KS Food Systems Fund focuses on investments in Hawai’i to support food production, distribution and aggregation, processing, purchasing, consumption, and addressing food waste issues. The fund, which is part of KS’s Hawai’i Targeted Investment Fund, targets both financial returns on investment as well as broader impacts on local jobs and career paths, and economic multiplier effects on the community.
“The fund seeks to invest in attractive companies – and their leaders – that will accelerate the revitalization and diversification of food systems, including our own KS portfolio of ‘Äina and tenants,” said KÄ’eo Duarte, vice president of KS Community and of ‘á¾¹ina Resiliency. . “The creation of this fund allows KS to invest more directly in companies that aim to provide healthy, accessible food to feed Hawaii and beyond, as part of a resilient economy with new jobs and new pathways. careers. “
The fund’s first investor, Hawai’i ‘Ulu Co-operative, is a farmer-owned company working to revitalize ulu or breadfruit as a viable crop and staple food by empowering farmers by as agents of change in Hawai’i food systems. Other crops such as taro, pumpkin and sweet potatoes are also grouped together and processed by the cooperative.
Formed in 2016 with nine diverse small producers on the island of Hawai’i, the cooperative has grown to include more than 100 member farms on the island of Hawai’i, Maui and O’ahu. The cooperative also uses the KS post-harvest processing facility on KS land in ‘Alae on the island of Hawai’i as a central location for farmers to process their crops for the market.
“This investment from Kamehameha schools will help the cooperative move to the next phase,” said Hawai’i ‘Ulu cooperative general manager Dana Shapiro, also an’ ulu farmer whose MÄla Kalu’ulu farm was a former winner. of KS ‘Mahi’ai Match-Up and Scale-up Business Plan Competition. “For us, that goes from demonstrating the feasibility of our model to becoming a fully-fledged economically profitable business and a business capable of giving back to our farmers, the community and our investors on an ongoing basis.”
Datta said KS’s investment helps mobilize financial support from other donors and allows the cooperative to complete its manufacturing expansion plans and invest in personnel for processing and marketing at statewide.
âThe fact that Kamehameha Schools invest in us has made it possible for other impact investors and other Hawaiian investors to stand out. It gave them confidence because we had the Kamehameha schools behind us.
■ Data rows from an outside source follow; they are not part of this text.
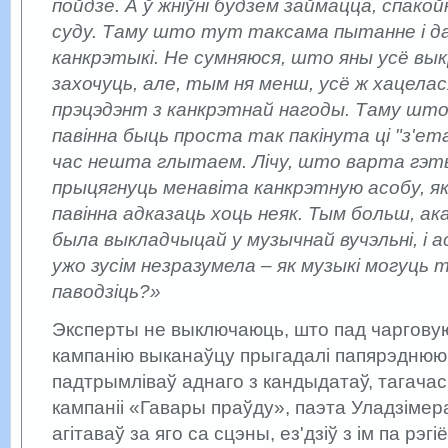
пойдзе. А ў жніўні будзем займацца, спак
суду. Таму што тут таксама пытанне і да п
канкрэтыкі. Не сумняюся, што яны усё вык
захочуць, але, тым ня менш, усё ж хацела
прэцэдэнт з канкрэтнай нагоды. Таму што
павінна быць проста так пакінута ці "з'ета
час нешта глытаем. Лічу, што варта гэты
прыцягнуць менавіта канкрэтную асобу, як
павінна адказаць хоць неяк. Тым больш, ак
была выкладчыцай у музычнай вучэльні, і 
ужо зусім незразумела – як музыкі могуць 
паводзіць?»
Эксперты не выключаюць, што пад чаргову
кампанію выканаўцу прыгадалі папярэднюю,
падтрымліваў аднаго з кандыдатаў, тагачас
кампаніі «Гавары праўду», паэта Уладзімер
агітаваў за яго са сцэны, ез'дзіў з ім па рэг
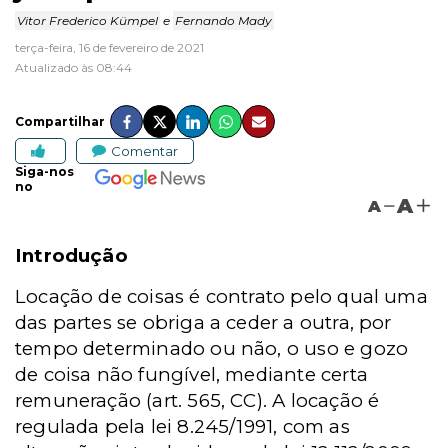
Vitor Frederico Kümpel
e
Fernando Mady
terça-feira, 16 de fevereiro de 2021
Atualizado às 08:44
Compartilhar
Comentar
Siga-nos
no
A
A
Introdução
Locação de coisas é contrato pelo qual uma
das partes se obriga a ceder a outra, por
tempo determinado ou não, o uso e gozo
de coisa não fungível, mediante certa
remuneração (art. 565, CC). A locação é
regulada pela lei 8.245/1991, com as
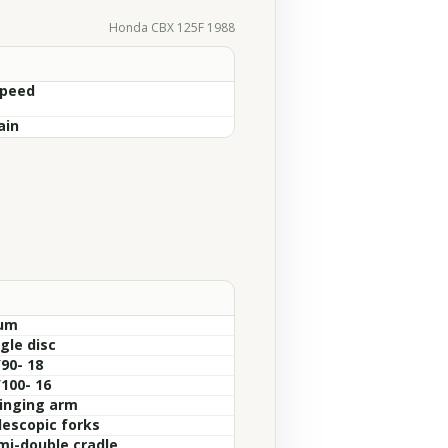
Honda CBX 125F 1988
Speed
ain
um
gle disc
90- 18
/100- 16
inging arm
lescopic forks
mi-double cradle.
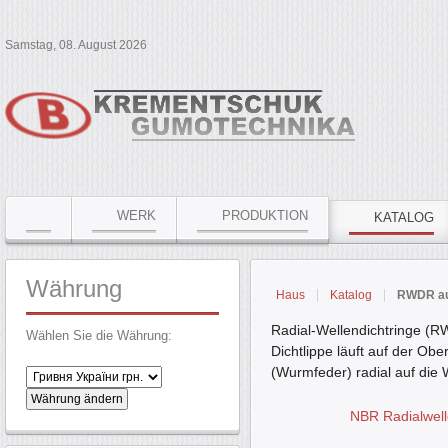
Samstag, 08. August 2026
WERK
PRODUKTION
KATALOG
Währung
Haus
Katalog
RWDR auf
Radial-Wellendichtringe (R
Wählen Sie die Währung:
Dichtlippe läuft auf der Ob
(Wurmfeder) radial auf die
NBR Radialwel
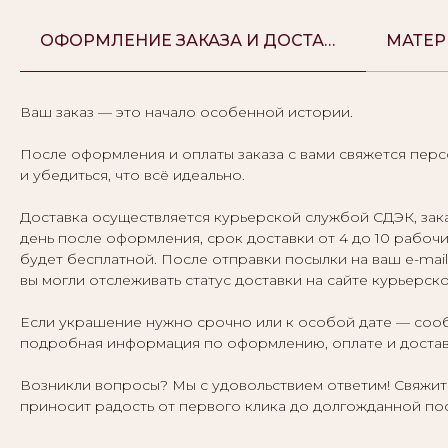
ОФОРМЛЕНИЕ ЗАКАЗА И ДОСТАВКА
Ваш заказ — это начало особенной истории.
После оформления и оплаты заказа с вами свяжется пер
и убедиться, что всё идеально.
Доставка осуществляется курьерской службой СДЭК, за
день после оформления, срок доставки от 4 до 10 рабочих
будет бесплатной. После отправки посылки на ваш e-mai
вы могли отслеживать статус доставки на сайте курьерск
Если украшение нужно срочно или к особой дате — сооб
подробная информация по оформлению, оплате и достав
Возникли вопросы? Мы с удовольствием ответим! Свяжите
приносит радость от первого клика до долгожданной по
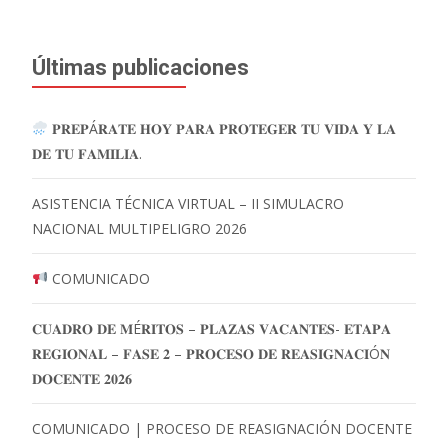
Últimas publicaciones
𝐏𝐑𝐄𝐏Á𝐑𝐀𝐓𝐄 𝐇𝐎𝐘 𝐏𝐀𝐑𝐀 𝐏𝐑𝐎𝐓𝐄𝐆𝐄𝐑 𝐓𝐔 𝐕𝐈𝐃𝐀 𝐘 𝐋𝐀
𝐃𝐄 𝐓𝐔 𝐅𝐀𝐌𝐈𝐋𝐈𝐀.
ASISTENCIA TÉCNICA VIRTUAL – II SIMULACRO
NACIONAL MULTIPELIGRO 2026
COMUNICADO
𝐂𝐔𝐀𝐃𝐑𝐎 𝐃𝐄 𝐌É𝐑𝐈𝐓𝐎𝐒 – 𝐏𝐋𝐀𝐙𝐀𝐒 𝐕𝐀𝐂𝐀𝐍𝐓𝐄𝐒- 𝐄𝐓𝐀𝐏𝐀
𝐑𝐄𝐆𝐈𝐎𝐍𝐀𝐋 – 𝐅𝐀𝐒𝐄 𝟐 – 𝐏𝐑𝐎𝐂𝐄𝐒𝐎 𝐃𝐄 𝐑𝐄𝐀𝐒𝐈𝐆𝐍𝐀𝐂𝐈Ó𝐍
𝐃𝐎𝐂𝐄𝐍𝐓𝐄 𝟐𝟎𝟐𝟔
COMUNICADO | PROCESO DE REASIGNACIÓN DOCENTE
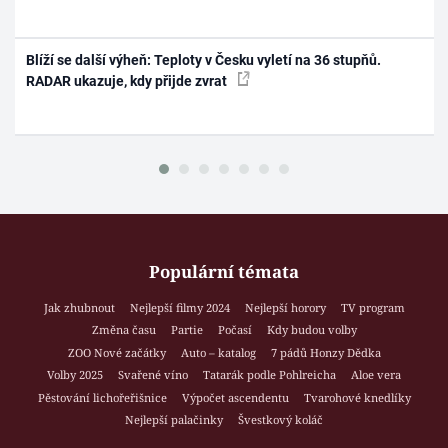
Blíží se další výheň: Teploty v Česku vyletí na 36 stupňů.
RADAR ukazuje, kdy přijde zvrat
Populární témata
Jak zhubnout
Nejlepší filmy 2024
Nejlepší horory
TV program
Změna času
Partie
Počasí
Kdy budou volby
ZOO Nové začátky
Auto – katalog
7 pádů Honzy Dědka
Volby 2025
Svařené víno
Tatarák podle Pohlreicha
Aloe vera
Pěstování lichořeřišnice
Výpočet ascendentu
Tvarohové knedlíky
Nejlepší palačinky
Švestkový koláč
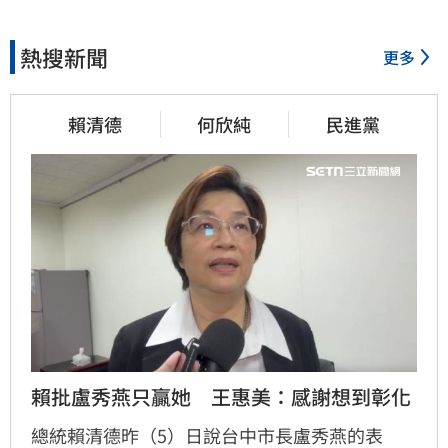
熱搜新聞
更多
賴清德
何欣純
民進黨
賴批盧秀燕只贏她　王惠美：感謝想到彰化
總統賴清德昨（5）日說台中市長盧秀燕的表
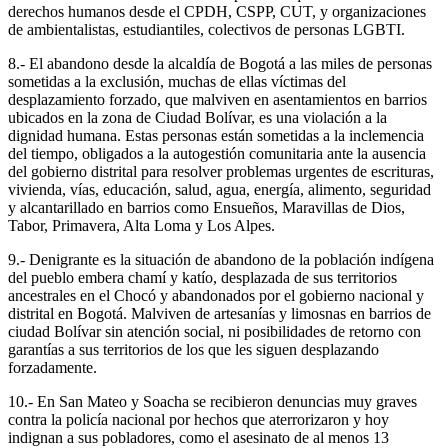
derechos humanos desde el CPDH, CSPP, CUT, y organizaciones
de ambientalistas, estudiantiles, colectivos de personas LGBTI.
8.- El abandono desde la alcaldía de Bogotá a las miles de personas
sometidas a la exclusión, muchas de ellas víctimas del
desplazamiento forzado, que malviven en asentamientos en barrios
ubicados en la zona de Ciudad Bolívar, es una violación a la
dignidad humana. Estas personas están sometidas a la inclemencia
del tiempo, obligados a la autogestión comunitaria ante la ausencia
del gobierno distrital para resolver problemas urgentes de escrituras,
vivienda, vías, educación, salud, agua, energía, alimento, seguridad
y alcantarillado en barrios como Ensueños, Maravillas de Dios,
Tabor, Primavera, Alta Loma y Los Alpes.
9.- Denigrante es la situación de abandono de la población indígena
del pueblo embera chamí y katío, desplazada de sus territorios
ancestrales en el Chocó y abandonados por el gobierno nacional y
distrital en Bogotá. Malviven de artesanías y limosnas en barrios de
ciudad Bolívar sin atención social, ni posibilidades de retorno con
garantías a sus territorios de los que les siguen desplazando
forzadamente.
10.- En San Mateo y Soacha se recibieron denuncias muy graves
contra la policía nacional por hechos que aterrorizaron y hoy
indignan a sus pobladores, como el asesinato de al menos 13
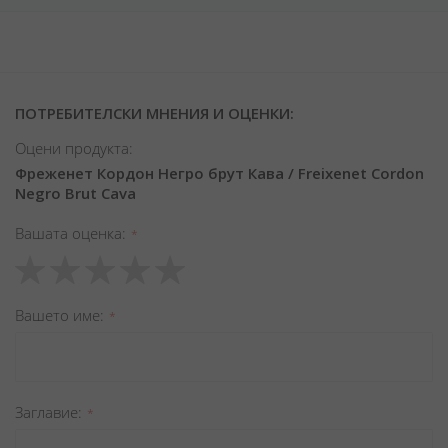
ПОТРЕБИТЕЛСКИ МНЕНИЯ И ОЦЕНКИ:
Оцени продукта:
Фреженет Кордон Негро брут Кава / Freixenet Cordon
Negro Brut Cava
Вашата оценка
1
2
3
4
5
star
stars
stars
stars
stars
Вашето име
Заглавиe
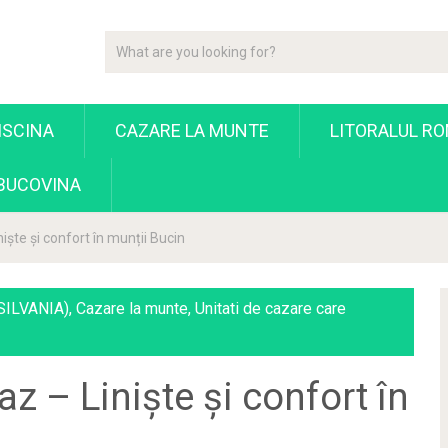
ISCINA
CAZARE LA MUNTE
LITORALUL R
 BUCOVINA
ște și confort în munții Bucin
SILVANIA)
,
Cazare la munte
,
Unitati de cazare care
 – Liniște și confort în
Kamehameha Schools is the anchor, âsaid Datta.
KS invests in equity, debt and hybrid investment models in local food system businesses to build resilient economies.
âKamehameha Schools invests in Hawai’i-based food producers, processors, distributors and aggregators who are committed to food self-sufficiency. Innovators and disruptors, who will simultaneously support multiple producers or address unmet needs, are ideal businesses, âsaid Pia Chock, who manages the KS Food Systems Fund.
KS manages over 181,000 acres of farmland in Hawai’i which produces nearly 19 million pounds of food annually. The farmers of KS lands cultivate a variety of vegetables, orchards and special crops and raise livestock.
âMy hope is that this investment demonstrates to other investors and food projects that investing in Hawaiian agriculture is a smart investment. Investing in us gives us a financial return, but it also offers greater long-term returns in terms of the environment, sustainability, climate resilience, supporting farmers, our agricultural fabric and investing in the next generation and our communities, âShapiro said.